_WHAT YOU NEED TO DO_
Copy out the records so that each line matches the original.
------------------------------------------------------------------------
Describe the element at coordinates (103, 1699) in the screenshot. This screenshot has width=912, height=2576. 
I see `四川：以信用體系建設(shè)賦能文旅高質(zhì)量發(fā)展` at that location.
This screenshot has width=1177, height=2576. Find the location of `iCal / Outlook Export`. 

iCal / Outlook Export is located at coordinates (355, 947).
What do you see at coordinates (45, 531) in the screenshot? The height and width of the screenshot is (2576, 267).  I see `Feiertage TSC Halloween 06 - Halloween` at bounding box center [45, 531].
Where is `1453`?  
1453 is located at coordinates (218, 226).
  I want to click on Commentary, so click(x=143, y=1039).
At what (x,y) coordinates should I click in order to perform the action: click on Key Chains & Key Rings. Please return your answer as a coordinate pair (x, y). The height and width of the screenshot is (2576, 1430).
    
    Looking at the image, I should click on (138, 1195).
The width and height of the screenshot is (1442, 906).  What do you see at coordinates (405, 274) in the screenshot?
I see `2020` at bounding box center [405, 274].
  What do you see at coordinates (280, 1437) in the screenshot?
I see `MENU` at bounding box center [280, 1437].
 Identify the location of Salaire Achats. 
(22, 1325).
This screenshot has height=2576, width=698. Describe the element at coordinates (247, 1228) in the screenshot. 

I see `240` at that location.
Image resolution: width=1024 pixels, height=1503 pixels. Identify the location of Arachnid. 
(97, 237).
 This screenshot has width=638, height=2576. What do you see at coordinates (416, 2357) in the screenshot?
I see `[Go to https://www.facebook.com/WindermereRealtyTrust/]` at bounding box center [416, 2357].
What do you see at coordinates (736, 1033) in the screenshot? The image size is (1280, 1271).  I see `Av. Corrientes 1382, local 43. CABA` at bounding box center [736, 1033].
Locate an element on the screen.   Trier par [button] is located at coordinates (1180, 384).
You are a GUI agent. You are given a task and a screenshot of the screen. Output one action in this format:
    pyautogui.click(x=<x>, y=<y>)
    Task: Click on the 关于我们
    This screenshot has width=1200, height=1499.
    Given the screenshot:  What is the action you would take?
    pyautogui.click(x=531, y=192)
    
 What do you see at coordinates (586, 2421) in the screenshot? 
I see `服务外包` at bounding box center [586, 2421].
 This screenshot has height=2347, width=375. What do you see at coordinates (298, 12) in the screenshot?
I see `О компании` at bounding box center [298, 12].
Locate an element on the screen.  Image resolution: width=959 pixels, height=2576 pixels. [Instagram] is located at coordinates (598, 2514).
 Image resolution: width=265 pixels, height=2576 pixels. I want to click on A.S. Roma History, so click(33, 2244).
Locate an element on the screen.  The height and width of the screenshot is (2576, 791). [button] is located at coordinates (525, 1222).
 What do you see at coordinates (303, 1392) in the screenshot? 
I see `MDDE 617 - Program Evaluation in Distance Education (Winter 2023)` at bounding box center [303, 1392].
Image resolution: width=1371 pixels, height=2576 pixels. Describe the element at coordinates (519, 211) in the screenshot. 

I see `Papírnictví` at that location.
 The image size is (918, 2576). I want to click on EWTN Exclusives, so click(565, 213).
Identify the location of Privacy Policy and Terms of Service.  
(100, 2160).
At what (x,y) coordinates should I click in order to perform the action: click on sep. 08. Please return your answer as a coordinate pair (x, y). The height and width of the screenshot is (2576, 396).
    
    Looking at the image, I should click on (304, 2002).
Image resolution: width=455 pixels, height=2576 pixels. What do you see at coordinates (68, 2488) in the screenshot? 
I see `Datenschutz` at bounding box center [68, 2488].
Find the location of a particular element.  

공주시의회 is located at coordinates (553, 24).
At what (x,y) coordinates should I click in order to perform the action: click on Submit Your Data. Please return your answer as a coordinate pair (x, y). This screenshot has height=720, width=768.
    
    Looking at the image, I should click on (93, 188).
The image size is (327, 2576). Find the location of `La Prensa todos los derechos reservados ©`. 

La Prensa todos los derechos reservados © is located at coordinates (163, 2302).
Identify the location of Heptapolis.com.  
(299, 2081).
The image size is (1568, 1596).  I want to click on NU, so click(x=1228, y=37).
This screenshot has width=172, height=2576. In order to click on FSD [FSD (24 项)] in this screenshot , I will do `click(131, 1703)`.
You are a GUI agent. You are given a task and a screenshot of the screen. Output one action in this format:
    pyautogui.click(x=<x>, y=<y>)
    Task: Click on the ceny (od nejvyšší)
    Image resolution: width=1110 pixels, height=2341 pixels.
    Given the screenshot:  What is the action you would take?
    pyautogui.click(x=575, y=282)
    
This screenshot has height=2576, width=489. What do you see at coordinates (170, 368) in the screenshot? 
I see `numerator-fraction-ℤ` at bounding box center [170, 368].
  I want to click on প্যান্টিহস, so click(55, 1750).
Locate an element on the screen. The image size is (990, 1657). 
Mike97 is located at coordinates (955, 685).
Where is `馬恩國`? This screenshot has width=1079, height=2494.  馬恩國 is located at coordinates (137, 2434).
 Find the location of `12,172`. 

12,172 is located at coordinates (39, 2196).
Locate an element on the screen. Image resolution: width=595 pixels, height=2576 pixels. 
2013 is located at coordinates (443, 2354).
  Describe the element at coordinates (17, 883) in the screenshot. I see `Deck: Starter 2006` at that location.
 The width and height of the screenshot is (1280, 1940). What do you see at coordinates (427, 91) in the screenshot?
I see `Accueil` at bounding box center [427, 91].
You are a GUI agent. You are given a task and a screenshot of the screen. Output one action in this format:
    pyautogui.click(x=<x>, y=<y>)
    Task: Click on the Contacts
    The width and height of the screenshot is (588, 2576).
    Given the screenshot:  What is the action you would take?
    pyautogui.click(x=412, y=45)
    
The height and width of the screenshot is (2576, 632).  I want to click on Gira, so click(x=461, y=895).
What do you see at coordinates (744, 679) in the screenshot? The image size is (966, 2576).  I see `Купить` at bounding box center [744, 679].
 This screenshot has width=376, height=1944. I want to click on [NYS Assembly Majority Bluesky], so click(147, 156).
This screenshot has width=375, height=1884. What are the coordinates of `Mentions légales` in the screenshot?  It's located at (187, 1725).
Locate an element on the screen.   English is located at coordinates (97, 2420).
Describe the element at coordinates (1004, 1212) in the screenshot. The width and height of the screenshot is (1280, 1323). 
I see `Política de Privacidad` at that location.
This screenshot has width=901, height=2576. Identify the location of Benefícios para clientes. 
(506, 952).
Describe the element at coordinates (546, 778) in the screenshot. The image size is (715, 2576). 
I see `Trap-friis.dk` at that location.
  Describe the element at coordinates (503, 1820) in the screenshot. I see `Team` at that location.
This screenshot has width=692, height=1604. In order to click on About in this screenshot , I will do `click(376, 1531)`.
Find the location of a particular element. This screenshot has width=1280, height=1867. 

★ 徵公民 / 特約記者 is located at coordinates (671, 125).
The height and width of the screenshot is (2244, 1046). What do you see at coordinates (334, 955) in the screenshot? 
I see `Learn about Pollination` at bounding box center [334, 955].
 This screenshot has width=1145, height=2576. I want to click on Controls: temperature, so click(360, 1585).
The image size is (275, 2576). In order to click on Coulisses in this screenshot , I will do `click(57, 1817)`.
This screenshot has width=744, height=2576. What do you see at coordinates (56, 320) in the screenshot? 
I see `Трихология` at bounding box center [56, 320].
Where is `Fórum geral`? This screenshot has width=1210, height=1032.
------------------------------------------------------------------------
_RESPONSE_
Describe the element at coordinates (103, 1699) in the screenshot. This screenshot has width=912, height=2576. 
I see `四川：以信用體系建設(shè)賦能文旅高質(zhì)量發(fā)展` at that location.
This screenshot has width=1177, height=2576. Find the location of `iCal / Outlook Export`. 

iCal / Outlook Export is located at coordinates (355, 947).
What do you see at coordinates (45, 531) in the screenshot? The height and width of the screenshot is (2576, 267).  I see `Feiertage TSC Halloween 06 - Halloween` at bounding box center [45, 531].
Where is `1453`?  
1453 is located at coordinates (218, 226).
  I want to click on Commentary, so click(x=143, y=1039).
At what (x,y) coordinates should I click in order to perform the action: click on Key Chains & Key Rings. Please return your answer as a coordinate pair (x, y). The height and width of the screenshot is (2576, 1430).
    
    Looking at the image, I should click on (138, 1195).
The width and height of the screenshot is (1442, 906).  What do you see at coordinates (405, 274) in the screenshot?
I see `2020` at bounding box center [405, 274].
  What do you see at coordinates (280, 1437) in the screenshot?
I see `MENU` at bounding box center [280, 1437].
 Identify the location of Salaire Achats. 
(22, 1325).
This screenshot has height=2576, width=698. Describe the element at coordinates (247, 1228) in the screenshot. 

I see `240` at that location.
Image resolution: width=1024 pixels, height=1503 pixels. Identify the location of Arachnid. 
(97, 237).
 This screenshot has width=638, height=2576. What do you see at coordinates (416, 2357) in the screenshot?
I see `[Go to https://www.facebook.com/WindermereRealtyTrust/]` at bounding box center [416, 2357].
What do you see at coordinates (736, 1033) in the screenshot? The image size is (1280, 1271).  I see `Av. Corrientes 1382, local 43. CABA` at bounding box center [736, 1033].
Locate an element on the screen.   Trier par [button] is located at coordinates (1180, 384).
You are a GUI agent. You are given a task and a screenshot of the screen. Output one action in this format:
    pyautogui.click(x=<x>, y=<y>)
    Task: Click on the 关于我们
    This screenshot has width=1200, height=1499.
    Given the screenshot:  What is the action you would take?
    pyautogui.click(x=531, y=192)
    
 What do you see at coordinates (586, 2421) in the screenshot? 
I see `服务外包` at bounding box center [586, 2421].
 This screenshot has height=2347, width=375. What do you see at coordinates (298, 12) in the screenshot?
I see `О компании` at bounding box center [298, 12].
Locate an element on the screen.  Image resolution: width=959 pixels, height=2576 pixels. [Instagram] is located at coordinates (598, 2514).
 Image resolution: width=265 pixels, height=2576 pixels. I want to click on A.S. Roma History, so click(33, 2244).
Locate an element on the screen.  The height and width of the screenshot is (2576, 791). [button] is located at coordinates (525, 1222).
 What do you see at coordinates (303, 1392) in the screenshot? 
I see `MDDE 617 - Program Evaluation in Distance Education (Winter 2023)` at bounding box center [303, 1392].
Image resolution: width=1371 pixels, height=2576 pixels. Describe the element at coordinates (519, 211) in the screenshot. 

I see `Papírnictví` at that location.
 The image size is (918, 2576). I want to click on EWTN Exclusives, so click(565, 213).
Identify the location of Privacy Policy and Terms of Service.  
(100, 2160).
At what (x,y) coordinates should I click in order to perform the action: click on sep. 08. Please return your answer as a coordinate pair (x, y). The height and width of the screenshot is (2576, 396).
    
    Looking at the image, I should click on (304, 2002).
Image resolution: width=455 pixels, height=2576 pixels. What do you see at coordinates (68, 2488) in the screenshot? 
I see `Datenschutz` at bounding box center [68, 2488].
Find the location of a particular element.  

공주시의회 is located at coordinates (553, 24).
At what (x,y) coordinates should I click in order to perform the action: click on Submit Your Data. Please return your answer as a coordinate pair (x, y). This screenshot has height=720, width=768.
    
    Looking at the image, I should click on (93, 188).
The image size is (327, 2576). Find the location of `La Prensa todos los derechos reservados ©`. 

La Prensa todos los derechos reservados © is located at coordinates (163, 2302).
Identify the location of Heptapolis.com.  
(299, 2081).
The image size is (1568, 1596).  I want to click on NU, so click(x=1228, y=37).
This screenshot has width=172, height=2576. In order to click on FSD [FSD (24 项)] in this screenshot , I will do `click(131, 1703)`.
You are a GUI agent. You are given a task and a screenshot of the screen. Output one action in this format:
    pyautogui.click(x=<x>, y=<y>)
    Task: Click on the ceny (od nejvyšší)
    Image resolution: width=1110 pixels, height=2341 pixels.
    Given the screenshot:  What is the action you would take?
    pyautogui.click(x=575, y=282)
    
This screenshot has height=2576, width=489. What do you see at coordinates (170, 368) in the screenshot? 
I see `numerator-fraction-ℤ` at bounding box center [170, 368].
  I want to click on প্যান্টিহস, so click(55, 1750).
Locate an element on the screen. The image size is (990, 1657). 
Mike97 is located at coordinates (955, 685).
Where is `馬恩國`? This screenshot has width=1079, height=2494.  馬恩國 is located at coordinates (137, 2434).
 Find the location of `12,172`. 

12,172 is located at coordinates (39, 2196).
Locate an element on the screen. Image resolution: width=595 pixels, height=2576 pixels. 
2013 is located at coordinates (443, 2354).
  Describe the element at coordinates (17, 883) in the screenshot. I see `Deck: Starter 2006` at that location.
 The width and height of the screenshot is (1280, 1940). What do you see at coordinates (427, 91) in the screenshot?
I see `Accueil` at bounding box center [427, 91].
You are a GUI agent. You are given a task and a screenshot of the screen. Output one action in this format:
    pyautogui.click(x=<x>, y=<y>)
    Task: Click on the Contacts
    The width and height of the screenshot is (588, 2576).
    Given the screenshot:  What is the action you would take?
    pyautogui.click(x=412, y=45)
    
The height and width of the screenshot is (2576, 632).  I want to click on Gira, so click(x=461, y=895).
What do you see at coordinates (744, 679) in the screenshot? The image size is (966, 2576).  I see `Купить` at bounding box center [744, 679].
 This screenshot has width=376, height=1944. I want to click on [NYS Assembly Majority Bluesky], so click(147, 156).
This screenshot has width=375, height=1884. What are the coordinates of `Mentions légales` in the screenshot?  It's located at (187, 1725).
Locate an element on the screen.   English is located at coordinates (97, 2420).
Describe the element at coordinates (1004, 1212) in the screenshot. The width and height of the screenshot is (1280, 1323). 
I see `Política de Privacidad` at that location.
This screenshot has width=901, height=2576. Identify the location of Benefícios para clientes. 
(506, 952).
Describe the element at coordinates (546, 778) in the screenshot. The image size is (715, 2576). 
I see `Trap-friis.dk` at that location.
  Describe the element at coordinates (503, 1820) in the screenshot. I see `Team` at that location.
This screenshot has width=692, height=1604. In order to click on About in this screenshot , I will do `click(376, 1531)`.
Find the location of a particular element. This screenshot has width=1280, height=1867. 

★ 徵公民 / 特約記者 is located at coordinates (671, 125).
The height and width of the screenshot is (2244, 1046). What do you see at coordinates (334, 955) in the screenshot? 
I see `Learn about Pollination` at bounding box center [334, 955].
 This screenshot has width=1145, height=2576. I want to click on Controls: temperature, so click(360, 1585).
The image size is (275, 2576). In order to click on Coulisses in this screenshot , I will do `click(57, 1817)`.
This screenshot has width=744, height=2576. What do you see at coordinates (56, 320) in the screenshot? 
I see `Трихология` at bounding box center [56, 320].
Where is `Fórum geral`? This screenshot has width=1210, height=1032.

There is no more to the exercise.